Contadini sfrattati, la Diocesi non si pente

Don Davanzo (Sostentamento clero): «Eseguiamo la decisione del giudice»

Don Roberto Davanzo, lei è presidente dell'Istituto per il sostentamento del clero. Davvero volete sfrattare una famiglia di anziani contadini?

«Io sono lì da pochi mesi ma mi avevano aggiornato che c'era un contenzioso aperto da anni, perché la questione risale al 2010. È l'ultimo anello di una catena di fatica relazionale iniziata da lunghi anni. Tutto lo spazio per una negoziazione ci sarebbe stato...».

Parla al passato, vuol dire che non trovate alternative?

«Non dobbiamo considerare solo l'ultimo anello della relazione. Il signor Verga non si è mai fatto sentire per una negoziazione dal nuovo direttore della Consulta, che è lì dal 2015, abbiamo anche ricevuto una lettera del suo avvocato non firmata dal legale. Sono venuti da me con un sacerdote amico per chiedere una mediazione ma non ho potuto che rimandarli alla società Consulta, che si occupa delle questioni tecniche».

Forse, da persone in difficoltà, hanno preferito scrivere al cardinale Scola e sono venute a trovare lei, un sacerdote...
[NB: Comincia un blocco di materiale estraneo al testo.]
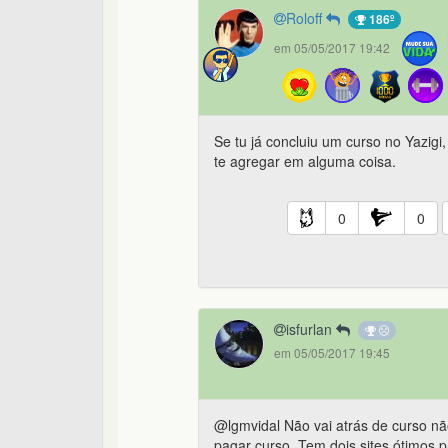
Roloff
186º
em 05/05/2017 19:42
Se tu já concluiu um curso no Yazigi
te agregar em alguma coisa.
0
0
isfurlan
em 05/05/2017 19:45
@lgmvidal Não vai atrás de curso nã
pagar curso. Tem dois sites ótimos p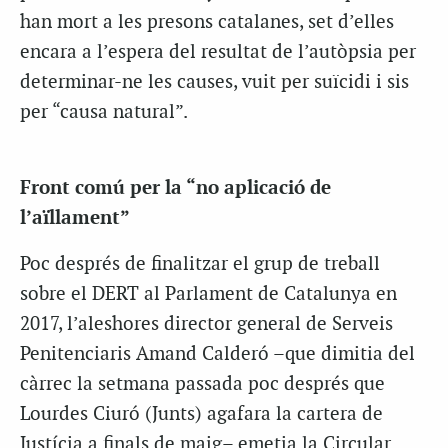
han mort a les presons catalanes, set d’elles
encara a l’espera del resultat de l’autòpsia per
determinar-ne les causes, vuit per suïcidi i sis
per “causa natural”.
Front comú per la “no aplicació de
l’aïllament”
Poc després de finalitzar el grup de treball
sobre el DERT al Parlament de Catalunya en
2017, l’aleshores director general de Serveis
Penitenciaris Amand Calderó –que dimitia del
càrrec la setmana passada poc després que
Lourdes Ciuró (Junts) agafara la cartera de
Justícia a finals de maig– emetia la Circular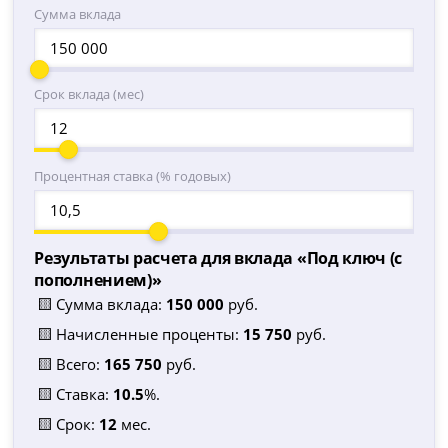
Сумма вклада
Срок вклада (мес)
Процентная ставка (% годовых)
Результаты расчета для вклада «
Под ключ (с
пополнением)
»
🟨 Сумма вклада:
150 000
руб.
🟨 Начисленные проценты:
15 750
руб.
🟨 Всего:
165 750
руб.
🟨 Ставка:
10.5
%.
🟨 Срок:
12
мес.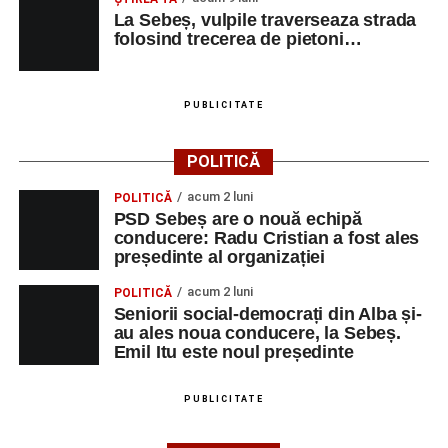
La Sebeș, vulpile traverseaza strada
Urmărește-ne pe Google News
folosind trecerea de pietoni…
Ultimele știri din Sebeș
PUBLICITATE
Primăria Sebeș a decis să reducă intensitatea
iluminatului public pe timpul nopții, în contextul
POLITICĂ
apelului la economii al Guvernului Bolojan
acum 2 luni
POLITICĂ
Duminică, 23 august 2026, Râpa Roșie găzduiește
PSD Sebeș are o nouă echipă
cea de-a III-a ediție a concursului „CicloAventurier
conducere: Radu Cristian a fost ales
de Sebeș”
președinte al organizației
Primul concert din cadrul String Symphonic Camp
acum 2 luni
POLITICĂ
2026 a adus emoție și aplauze la Sebeș
Seniorii social-democrați din Alba și-
au ales noua conducere, la Sebeș.
Emil Itu este noul președinte
PUBLICITATE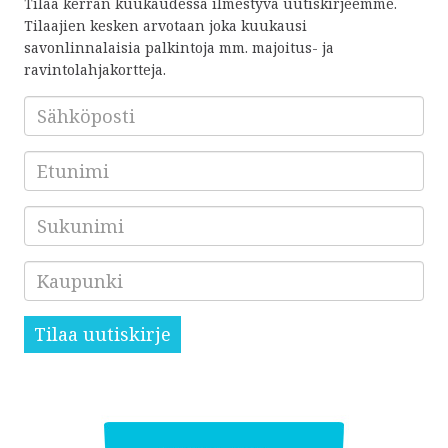
Tilaa kerran kuukaudessa ilmestyvä uutiskirjeemme.
Tilaajien kesken arvotaan joka kuukausi
savonlinnalaisia palkintoja mm. majoitus- ja
ravintolahjakortteja.
Sähköposti
*
Etunimi
Sukunimi
Kaupunki
Tilaa uutiskirje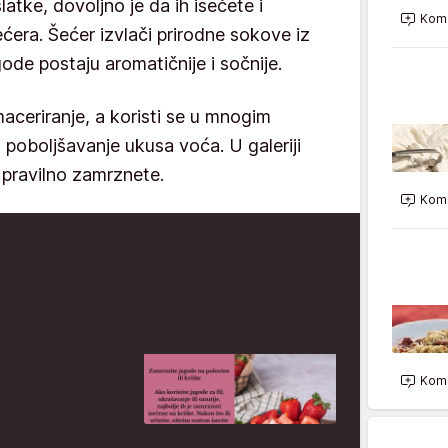
atke, dovoljno je da ih isečete i
Kome
era. Šećer izvlači prirodne sokove iz
ode postaju aromatičnije i sočnije.
aceriranje, a koristi se u mnogim
 poboljšavanje ukusa voća. U galeriji
 pravilno zamrznete.
Kome
Kome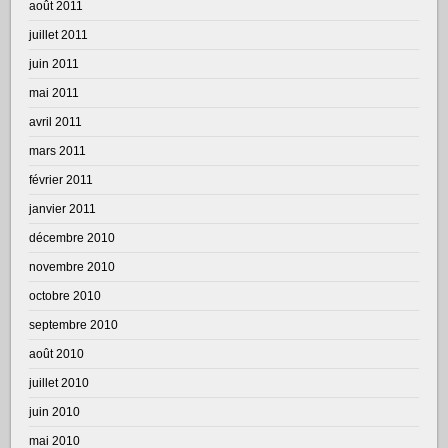
août 2011
juillet 2011
juin 2011
mai 2011
avril 2011
mars 2011
février 2011
janvier 2011
décembre 2010
novembre 2010
octobre 2010
septembre 2010
août 2010
juillet 2010
juin 2010
mai 2010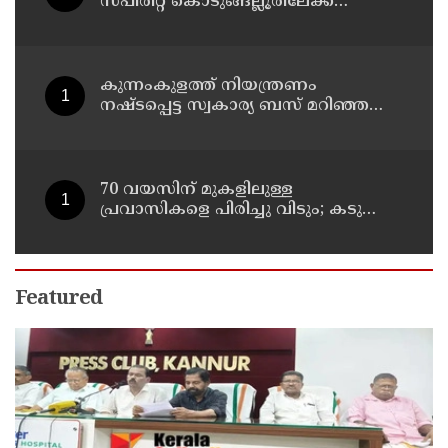
സ്പിരിറ്റ് കൊടുങ്ങല്ലൂരിലേക്ക്
എത്തിക്കാൻ പദ്ധതിയിട്ടുവെന്ന്
എക്സൈസ് ഡെപ്യൂട്ടി കമ്മിഷണർ
കുന്നംകുളത്ത് നിയന്ത്രണം
നഷ്ടപ്പെട്ട സ്വകാര്യ ബസ് മറിഞ്ഞ
സംഭവം; മരണം രണ്ടായി,
എട്ടുപേർക്ക് പരിക്ക്
70 വയസിന് മുകളിലുള്ള
പ്രവാസികളെ പിരിച്ചു വിടും; കടുത്ത
നിലപാടുമായി കുവൈത്ത്
Featured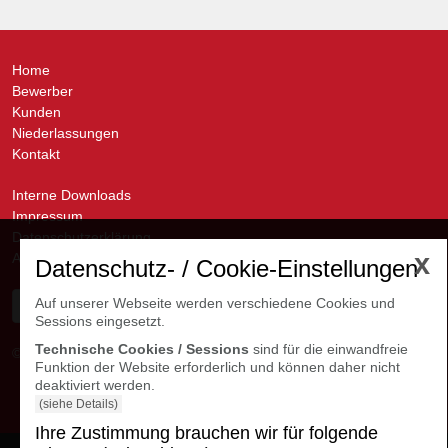
Home
Bewerber
Kunden
Niederlassungen
Kontakt
Interne Downloads
Impressum
Datenschutzerklärung
x
AGB
Datenschutz- / Cookie-Einstellungen
Auf unserer Webseite werden verschiedene Cookies und
Sessions eingesetzt.
Technische Cookies / Sessions
sind für die einwandfreie
© avanti GmbH
Kontakte Niederlassungen
Funktion der Website erforderlich und können daher nicht
deaktiviert werden.
(siehe Details)
Ihre Zustimmung brauchen wir für folgende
«Si tratta di faccende tecniche, come poteva risolverle il cardinale? Quando il contratto è scaduto, abbiamo fatto una proposta che loro hanno considerato inaccettabile. Lo sfratto è arrivato dopo sette anni di incomprensioni».

La Diocesi propone un affitto doppio rispetto a quello praticato dal Comune.

«Ma nel nostro caso c'è anche la cascina, non solo i terreni, e quest'azienda ora paga un'indennità di occupazione. Dopo sette anni di muro di gomma, che fai? vai dal giudice. E io prendo atto di una decisione del giudice».

Come intendete utilizzare la cascina e i terreni da cui volete sfrattare gli agricoltori?

«Si cercherà un altro conduttore».

Ma davvero la Chiesa è decisa a sfrattare una famiglia di agricoltori con due persone ottantenni?

«La responsabilità è del figlio che non ha voluto prendere in considerazione che il rapporto commerciale va onorato. Dopo sette anni, se siamo arrivati a questo punto, la responsabilità è dell'inquilino. Non ha usato bene i terreni, non hanno ristrutturato».

Senza giudicare l'aspetto imprenditoriale, in una simile situazione familiare, la Chiesa può lavarsene le mani?

«Certo, se si potesse trovare una situazione meno traumatica per queste persone... Si può provare a dire: vi diamo un anno di tempo».

Far trasferire persone ottantenni che vivono nella stessa casa da sessant'anni non significa creare un grave trauma?

«Se dobbiamo intervenire in una prospettiva caritativa, allora

coinvolgiamo la Caritas. Qui siamo in una logica imprenditoriale e se il figlio fa scelte che non tengono conto della situazione dei genitori, non è colpa nostra. Noi dobbiamo tenere rapporti di carattere aziendale».